ABOUT THIS TASK
Starting at the line below with "returned two punts for just 7 yards, and FS" and stopping at the line with "July 18, 2025", please print each line exactly, those two included, and skip every picture.

[[ STUDY MATERIAL open ]]

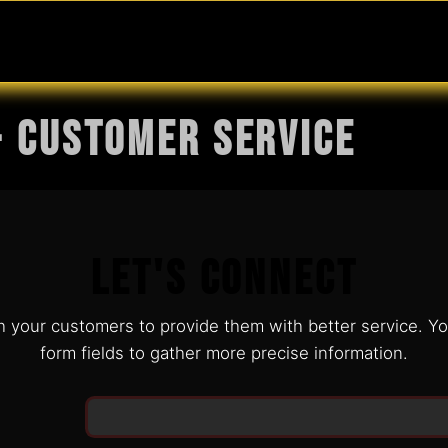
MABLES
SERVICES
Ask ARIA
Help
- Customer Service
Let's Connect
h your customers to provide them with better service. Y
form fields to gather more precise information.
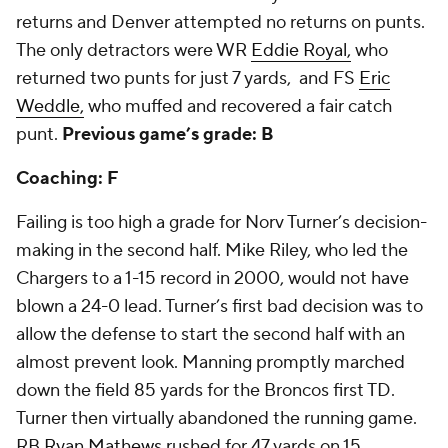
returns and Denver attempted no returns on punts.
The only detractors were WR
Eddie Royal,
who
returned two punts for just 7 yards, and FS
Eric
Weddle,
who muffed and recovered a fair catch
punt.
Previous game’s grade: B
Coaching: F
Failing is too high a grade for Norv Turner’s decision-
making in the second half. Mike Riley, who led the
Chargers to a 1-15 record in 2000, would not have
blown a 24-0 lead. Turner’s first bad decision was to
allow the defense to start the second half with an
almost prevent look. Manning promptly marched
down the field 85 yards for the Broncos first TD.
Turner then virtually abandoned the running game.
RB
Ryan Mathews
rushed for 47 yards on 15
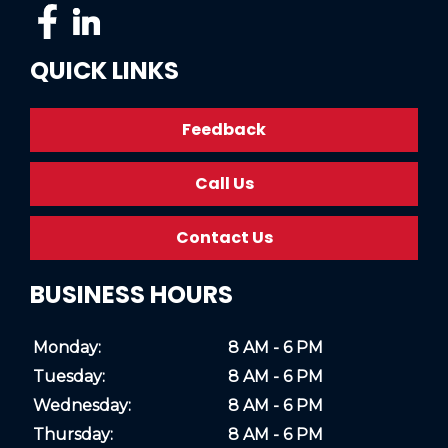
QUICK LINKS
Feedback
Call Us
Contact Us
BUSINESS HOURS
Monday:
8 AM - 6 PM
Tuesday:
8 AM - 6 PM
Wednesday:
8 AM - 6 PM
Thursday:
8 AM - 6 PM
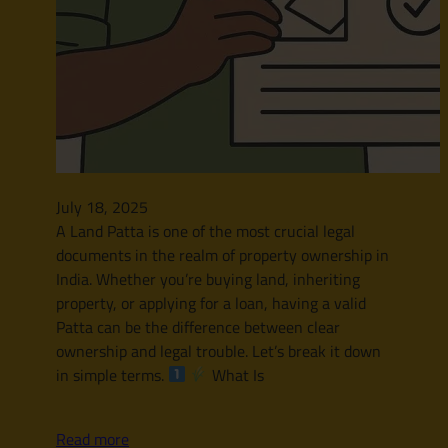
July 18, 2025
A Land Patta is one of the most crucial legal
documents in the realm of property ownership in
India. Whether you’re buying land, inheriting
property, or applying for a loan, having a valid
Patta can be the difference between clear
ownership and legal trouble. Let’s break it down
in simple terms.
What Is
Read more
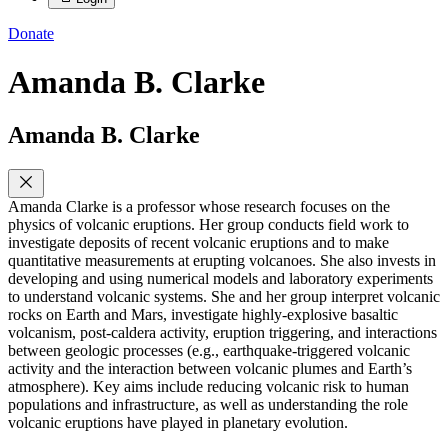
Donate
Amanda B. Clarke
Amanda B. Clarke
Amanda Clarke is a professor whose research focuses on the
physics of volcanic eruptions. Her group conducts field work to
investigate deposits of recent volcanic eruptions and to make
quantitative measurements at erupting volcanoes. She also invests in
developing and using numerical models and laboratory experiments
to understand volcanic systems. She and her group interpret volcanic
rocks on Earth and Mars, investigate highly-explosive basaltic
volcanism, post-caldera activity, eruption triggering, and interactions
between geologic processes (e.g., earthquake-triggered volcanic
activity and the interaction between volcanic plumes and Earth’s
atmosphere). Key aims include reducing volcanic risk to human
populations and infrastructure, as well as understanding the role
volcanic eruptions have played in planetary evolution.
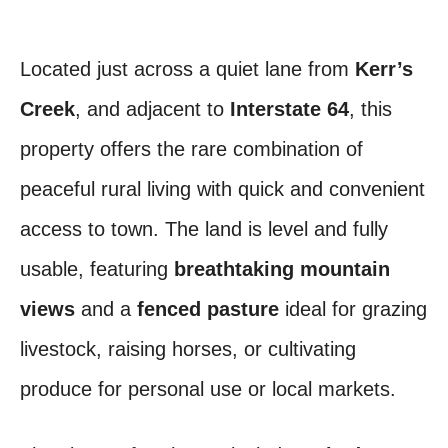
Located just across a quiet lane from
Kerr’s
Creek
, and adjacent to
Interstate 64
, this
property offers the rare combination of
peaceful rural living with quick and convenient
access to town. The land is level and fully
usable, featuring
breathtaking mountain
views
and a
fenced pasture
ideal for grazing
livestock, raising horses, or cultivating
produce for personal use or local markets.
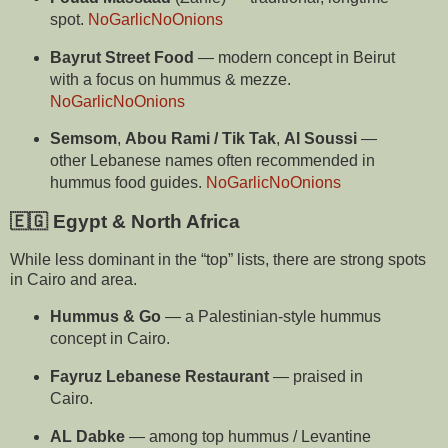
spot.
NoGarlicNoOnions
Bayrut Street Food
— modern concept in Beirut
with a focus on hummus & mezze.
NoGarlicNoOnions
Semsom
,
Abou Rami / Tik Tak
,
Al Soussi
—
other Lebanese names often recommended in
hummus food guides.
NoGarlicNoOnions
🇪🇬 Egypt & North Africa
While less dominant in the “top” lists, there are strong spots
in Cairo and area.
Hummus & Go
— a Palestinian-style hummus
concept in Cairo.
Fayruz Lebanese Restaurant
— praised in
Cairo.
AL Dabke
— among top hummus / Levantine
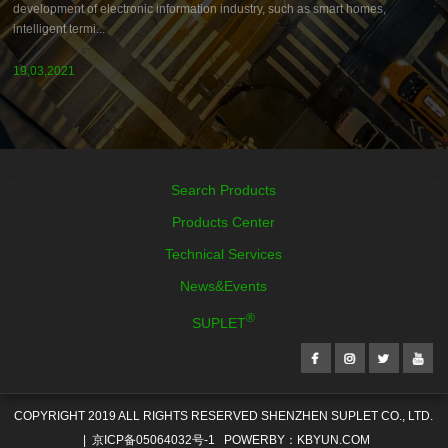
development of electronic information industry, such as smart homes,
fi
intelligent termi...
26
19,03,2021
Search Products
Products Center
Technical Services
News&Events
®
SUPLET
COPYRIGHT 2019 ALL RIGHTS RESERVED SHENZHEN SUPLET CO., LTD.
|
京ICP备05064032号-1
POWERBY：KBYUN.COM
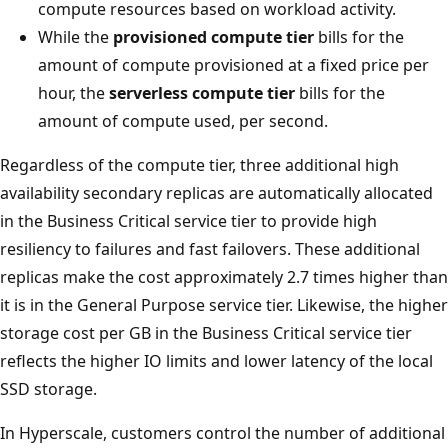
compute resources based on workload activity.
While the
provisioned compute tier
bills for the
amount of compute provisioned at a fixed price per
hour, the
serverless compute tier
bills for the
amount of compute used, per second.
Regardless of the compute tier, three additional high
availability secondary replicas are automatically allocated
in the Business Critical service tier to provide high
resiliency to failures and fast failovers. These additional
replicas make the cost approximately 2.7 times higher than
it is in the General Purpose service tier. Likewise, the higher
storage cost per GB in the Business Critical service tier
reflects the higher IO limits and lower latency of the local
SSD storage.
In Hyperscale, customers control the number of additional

[[ STUDY MATERIAL closed ]]
[[ STUDY MATERIAL open ]]

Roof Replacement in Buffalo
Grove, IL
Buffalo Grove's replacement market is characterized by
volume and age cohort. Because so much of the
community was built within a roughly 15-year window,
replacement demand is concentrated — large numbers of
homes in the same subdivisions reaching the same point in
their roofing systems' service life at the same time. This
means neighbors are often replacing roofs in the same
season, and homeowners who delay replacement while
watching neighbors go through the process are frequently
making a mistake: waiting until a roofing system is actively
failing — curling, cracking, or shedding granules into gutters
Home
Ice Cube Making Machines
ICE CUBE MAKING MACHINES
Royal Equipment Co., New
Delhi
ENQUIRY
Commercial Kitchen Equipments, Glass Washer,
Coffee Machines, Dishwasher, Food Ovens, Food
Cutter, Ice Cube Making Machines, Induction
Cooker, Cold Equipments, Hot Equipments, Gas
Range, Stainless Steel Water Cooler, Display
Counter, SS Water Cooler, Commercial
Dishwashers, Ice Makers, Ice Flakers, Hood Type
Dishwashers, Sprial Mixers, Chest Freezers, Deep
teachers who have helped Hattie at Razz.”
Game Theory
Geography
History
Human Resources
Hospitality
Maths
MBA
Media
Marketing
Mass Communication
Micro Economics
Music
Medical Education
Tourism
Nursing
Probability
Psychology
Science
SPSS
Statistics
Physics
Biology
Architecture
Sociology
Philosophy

[[ STUDY MATERIAL closed ]]

OUTPUT FOR THIS EXERCISE
returned two punts for just 7 yards, and FS
Eric
Weddle,
who muffed and recovered a fair catch
punt.
Previous game’s grade: B
Coaching: F
Failing is too high a grade for Norv Turner’s decision-
making in the second half. Mike Riley, who led the
Chargers to a 1-15 record in 2000, would not have
blown a 24-0 lead. Turner’s first bad decision was to
allow the defense to start the second half with an
almost prevent look. Manning promptly marched
down the field 85 yards for the Broncos first TD.
Turner then virtually abandoned the running game.
RB
Ryan Mathews
rushed for 47 yards on 15
QUICK LINKS
Feedback
Call Us
Contact Us
BUSINESS HOURS
Monday:
8 AM - 6 PM
Tuesday:
8 AM - 6 PM
Wednesday:
8 AM - 6 PM
Thursday:
8 AM - 6 PM
July 18, 2025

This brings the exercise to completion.